**REQUIRED ACTION**
Go through the records and report each line holding the string "with".

**DATASET**
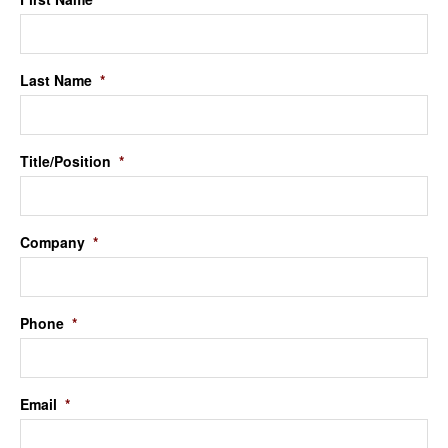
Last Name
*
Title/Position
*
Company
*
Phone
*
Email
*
---
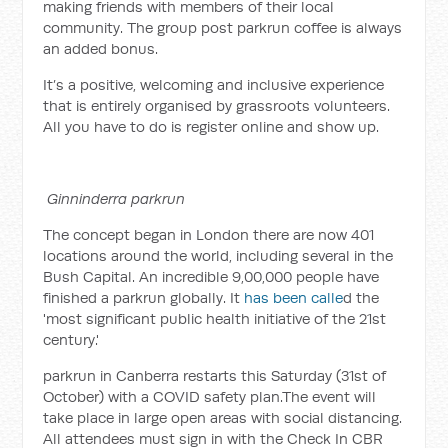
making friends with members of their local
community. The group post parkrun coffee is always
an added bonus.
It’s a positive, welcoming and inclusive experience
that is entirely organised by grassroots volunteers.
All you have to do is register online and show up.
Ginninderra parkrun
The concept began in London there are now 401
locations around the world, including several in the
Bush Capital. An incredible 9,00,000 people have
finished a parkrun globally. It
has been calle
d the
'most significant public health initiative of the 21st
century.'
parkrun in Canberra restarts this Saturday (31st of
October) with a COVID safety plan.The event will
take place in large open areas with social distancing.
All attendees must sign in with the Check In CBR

**RESULT OF THIS TASK**
making friends with members of their local
October) with a COVID safety plan.The event will
take place in large open areas with social distancing.
All attendees must sign in with the Check In CBR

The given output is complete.